The Black Cats preseason campaign is starting to take shape, so our resident expert in insight Luke Bowley took us through what we can take out of last night's match.

Richard Sellers

1. Sunderland Probably Need To Sign Some Full Backs

In their game against Hartlepool last night, Gus Poyet's team lined up with winger Duncan Watmore at right back and youngster David Ferguson at left back. Watmore is not an out-an-out right back, while Ferguson has no first team Football League experience, and this suggests that the club probably need to sign some more full-backs before the season gets underway. Hopefully manager Gus Poyet and Sporting Director Lee Congerton have noticed this, and will sign some footballers who can play in these positions.

2. Give youth a chance...or don't

As only the most eagle-eyed of Sunderland experts will have noticed, the Black Cats made eleven changes on the sixty minute mark, bringing on a lot of fresh faced players, many of whom had terrible facial hair, and appeared to get nervous whenever they noticed an attractive girl in the crowd. These footballers are known as youth players, and they gave a pretty good account of themselves on the pitch; in particularly George Honeyman, Mikael Mandron, and goalscorer Carl Lawson. In fact it was these youth players that scored all of the goals in the game, so perhaps we should give more of them a chance in the first team. Alternatively, we might also take into account the nature of the opposition, and the fact their players had already been on the pitch for an hour and might have been tired, and point out that these youth players might not be as good as they appeared, and that we should be wary of playing them in the Premier League.

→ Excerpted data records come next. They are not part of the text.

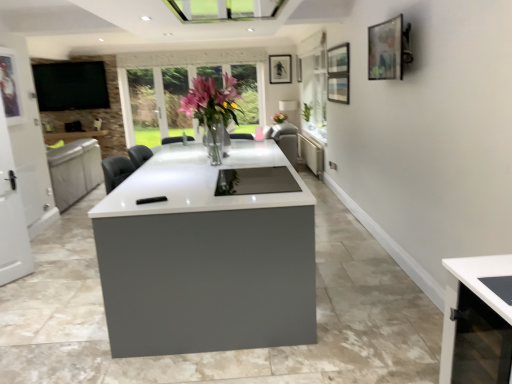 What do you see at coordinates (312, 155) in the screenshot?
I see `matte gray radiator at center` at bounding box center [312, 155].

What do you see at coordinates (386, 50) in the screenshot? This screenshot has height=384, width=512. I see `matte black picture frame at upper right, which is the 4th picture frame in left-to-right order` at bounding box center [386, 50].

What do you see at coordinates (298, 69) in the screenshot? I see `matte black picture frame at upper center, acting as the 2th picture frame starting from the right` at bounding box center [298, 69].

Where is `translucent glass vase at center`? The height and width of the screenshot is (384, 512). translucent glass vase at center is located at coordinates (213, 112).

The width and height of the screenshot is (512, 384). Describe the element at coordinates (71, 86) in the screenshot. I see `matte black tv at upper left` at that location.

The height and width of the screenshot is (384, 512). Describe the element at coordinates (11, 215) in the screenshot. I see `white glossy door at left` at that location.

Find the location of `matte gray radiator at center`. matte gray radiator at center is located at coordinates (312, 155).

Is matte black picture frame at upper center, which is counted as the 1th picture frame, starting from the top, next to metallic silver picture frame at left, which is the 3th picture frame from back to front?

matte black picture frame at upper center, which is counted as the 1th picture frame, starting from the top, and metallic silver picture frame at left, which is the 3th picture frame from back to front, are clearly separated.

In the scene shown: Considering the positions of objects matte black picture frame at upper center, which is counted as the third picture frame, starting from the right, and metallic silver picture frame at left, marked as the 1th picture frame in a left-to-right arrangement, in the image provided, who is more to the left, matte black picture frame at upper center, which is counted as the third picture frame, starting from the right, or metallic silver picture frame at left, marked as the 1th picture frame in a left-to-right arrangement,?

From the viewer's perspective, metallic silver picture frame at left, marked as the 1th picture frame in a left-to-right arrangement, appears more on the left side.

Considering the relative sizes of matte black picture frame at upper center, which is counted as the 1th picture frame, starting from the top, and metallic silver picture frame at left, the 4th picture frame viewed from the right, in the image provided, is matte black picture frame at upper center, which is counted as the 1th picture frame, starting from the top, shorter than metallic silver picture frame at left, the 4th picture frame viewed from the right,?

Yes, matte black picture frame at upper center, which is counted as the 1th picture frame, starting from the top, is shorter than metallic silver picture frame at left, the 4th picture frame viewed from the right.

Which is correct: matte black picture frame at upper center, which is counted as the 1th picture frame, starting from the top, is inside metallic silver picture frame at left, which appears as the 1th picture frame when ordered from the bottom, or outside of it?

matte black picture frame at upper center, which is counted as the 1th picture frame, starting from the top, cannot be found inside metallic silver picture frame at left, which appears as the 1th picture frame when ordered from the bottom.

Does metallic silver picture frame at left, acting as the 2th picture frame starting from the front, have a greater height compared to matte black picture frame at upper center, which appears as the third picture frame when viewed from the left?

Yes, metallic silver picture frame at left, acting as the 2th picture frame starting from the front, is taller than matte black picture frame at upper center, which appears as the third picture frame when viewed from the left.

Consider the image. Can you tell me how much metallic silver picture frame at left, arranged as the fourth picture frame when viewed from the top, and matte black picture frame at upper center, arranged as the 2th picture frame when viewed from the top, differ in facing direction?

180 degrees.

From the image's perspective, is metallic silver picture frame at left, which appears as the 1th picture frame when ordered from the bottom, above matte black picture frame at upper center, positioned as the third picture frame in bottom-to-top order?

No, from the image's perspective, metallic silver picture frame at left, which appears as the 1th picture frame when ordered from the bottom, is not over matte black picture frame at upper center, positioned as the third picture frame in bottom-to-top order.

Considering the positions of objects white glossy door at left and green leafy plant at center in the image provided, who is behind, white glossy door at left or green leafy plant at center?

green leafy plant at center is further away from the camera.

From the image's perspective, is white glossy door at left beneath green leafy plant at center?

Yes.

Is white glossy door at left next to green leafy plant at center and touching it?

They are not placed beside each other.

Find the location of `plant on the right side of white glossy door at left`. plant on the right side of white glossy door at left is located at coordinates (307, 111).

Can you tell me how much matte gray radiator at center and metallic silver picture frame at left, which is the 3th picture frame from back to front, differ in facing direction?

The angle between the facing direction of matte gray radiator at center and the facing direction of metallic silver picture frame at left, which is the 3th picture frame from back to front, is 179 degrees.

Is matte gray radiator at center closer to the viewer compared to metallic silver picture frame at left, acting as the 2th picture frame starting from the front?

No, matte gray radiator at center is further to the viewer.

From a real-world perspective, is matte gray radiator at center over metallic silver picture frame at left, arranged as the fourth picture frame when viewed from the top?

No, from a real-world perspective, matte gray radiator at center is not above metallic silver picture frame at left, arranged as the fourth picture frame when viewed from the top.

Would you say matte black picture frame at upper right, marked as the second picture frame in a bottom-to-top arrangement, is to the left or to the right of metallic silver picture frame at left, arranged as the fourth picture frame when viewed from the top, in the picture?

Based on their positions, matte black picture frame at upper right, marked as the second picture frame in a bottom-to-top arrangement, is located to the right of metallic silver picture frame at left, arranged as the fourth picture frame when viewed from the top.

How different are the orientations of matte black picture frame at upper right, the 1th picture frame positioned from the front, and metallic silver picture frame at left, which is the 3th picture frame from back to front, in degrees?

The angle between the facing direction of matte black picture frame at upper right, the 1th picture frame positioned from the front, and the facing direction of metallic silver picture frame at left, which is the 3th picture frame from back to front, is 179 degrees.

Does point (390, 31) come closer to viewer compared to point (16, 83)?

Yes, it is in front of point (16, 83).

Can we say translucent glass vase at center lies outside matte gray radiator at center?

That's correct, translucent glass vase at center is outside of matte gray radiator at center.

From their relative heights in the image, would you say translucent glass vase at center is taller or shorter than matte gray radiator at center?

In the image, translucent glass vase at center appears to be taller than matte gray radiator at center.

Which of these two, translucent glass vase at center or matte gray radiator at center, is thinner?

matte gray radiator at center.

Is translucent glass vase at center further to the viewer compared to matte gray radiator at center?

No, it is in front of matte gray radiator at center.

From a real-world perspective, is matte gray radiator at center under matte black picture frame at upper center, which appears as the third picture frame when viewed from the left?

Indeed, from a real-world perspective, matte gray radiator at center is positioned beneath matte black picture frame at upper center, which appears as the third picture frame when viewed from the left.

How far apart are matte gray radiator at center and matte black picture frame at upper center, the third picture frame viewed from the front?

1.61 meters.

Is point (322, 153) closer to viewer compared to point (301, 61)?

Yes, it is in front of point (301, 61).

Image resolution: width=512 pixels, height=384 pixels. Identify the location of picture frame lying on the left of matte black picture frame at upper center, which is counted as the third picture frame, starting from the right. (9, 87).

From a real-world perspective, starting from the matte black picture frame at upper center, the third picture frame viewed from the front, which picture frame is the 3rd one below it? Please provide its 2D coordinates.

[(9, 87)]

Looking at the image, which one is located closer to white glossy door at left, metallic silver picture frame at left, arranged as the fourth picture frame when viewed from the top, or matte black picture frame at upper right, which is the fourth picture frame from back to front?

metallic silver picture frame at left, arranged as the fourth picture frame when viewed from the top, lies closer to white glossy door at left than the other object.

Based on their spatial positions, is translucent glass vase at center or matte black picture frame at upper center, positioned as the 1th picture frame in back-to-front order, closer to matte black picture frame at upper center, positioned as the 2th picture frame in back-to-front order?

The object closer to matte black picture frame at upper center, positioned as the 2th picture frame in back-to-front order, is matte black picture frame at upper center, positioned as the 1th picture frame in back-to-front order.

Which object lies further to the anchor point translucent glass vase at center, matte gray radiator at center or metallic silver picture frame at left, acting as the 2th picture frame starting from the front?

matte gray radiator at center lies further to translucent glass vase at center than the other object.

Considering their positions, is white glossy door at left positioned closer to matte black picture frame at upper center, which ranks as the fourth picture frame in front-to-back order, than green leafy plant at center?

The object closer to matte black picture frame at upper center, which ranks as the fourth picture frame in front-to-back order, is green leafy plant at center.

Based on the photo, looking at the image, which one is located further to green leafy plant at center, matte black tv at upper left or metallic silver picture frame at left, acting as the 2th picture frame starting from the front?

metallic silver picture frame at left, acting as the 2th picture frame starting from the front, is further to green leafy plant at center.

From the image, which object appears to be farther from white glossy door at left, matte black picture frame at upper right, which is the fourth picture frame from back to front, or matte black picture frame at upper center, the 2th picture frame viewed from the left?

matte black picture frame at upper center, the 2th picture frame viewed from the left, lies further to white glossy door at left than the other object.

Looking at the image, which one is located closer to matte black picture frame at upper center, the 2th picture frame viewed from the left, green leafy plant at center or translucent glass vase at center?

green leafy plant at center is closer to matte black picture frame at upper center, the 2th picture frame viewed from the left.

Considering their positions, is white glossy door at left positioned further to matte black tv at upper left than matte black picture frame at upper right, which is the 4th picture frame in left-to-right order?

matte black picture frame at upper right, which is the 4th picture frame in left-to-right order.

Where is `floral arrangement between matte black picture frame at upper right, which is the fourth picture frame from back to front, and matte gray radiator at center in the front-back direction`? floral arrangement between matte black picture frame at upper right, which is the fourth picture frame from back to front, and matte gray radiator at center in the front-back direction is located at coordinates coord(213,112).

Locate an element on the screen. Image resolution: width=512 pixels, height=384 pixels. plant between metallic silver picture frame at left, marked as the 1th picture frame in a left-to-right arrangement, and matte black tv at upper left in the front-back direction is located at coordinates (307, 111).

The width and height of the screenshot is (512, 384). In order to click on cabinetry located between white glossy door at left and green leafy plant at center in the depth direction in this screenshot , I will do `click(312, 155)`.

Locate an element on the screen. This screenshot has width=512, height=384. cabinetry between white glossy door at left and matte black picture frame at upper center, positioned as the 1th picture frame in back-to-front order, along the z-axis is located at coordinates (312, 155).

3. Max Clayton will sign for Sunderland if Gus Poyet has been impressed with him

Those Sunderland fans who are not experts might not have noticed there was a player on the pitch who isn't actually contracted to the club. It's true that he was wearing the same shirt as the rest of the players, and therefore appeared to be a Sunderland footballer, but in fact he is something that is known as a 'trialist'. This means an out-of-contract footballer who is training with the club, and can take part in preseason friendlies, so that the manager can take a look at him and see if he's the type of player he'd quite like at their respective club. If Gus Poyet likes this 'Trialist' or 'Max Clayton' as he is unofficially called, there is a good chance that he will try and sign him.

4. Sunderland supporters really want to sign Fabio Borini

At one point in the first half, Sunderland fans in one end of Victoria Park began to sing the name of last year's star loanee and this summer's key target Fabio Borini. From this, it is safe to assume that the supporters would really like to see their club sign the Italian.

5. The HMS Trincomalee was sent to action during the Crimean War

The Crimean War (1853-1856) was a military conflict fought between the British, French and Ottoman Empires against the Russian Empire, with the majority of the conflict taken place in the Crimea region. During the war, the HMS Trincomalee joined a squadron of eleven Anglo-French ships sent around the North Pacific to destroy Russian frigates. It also helped to protect trade routes, sail prisoners for exchange, and was used to help rescue the captured wife of the Siberian Governor.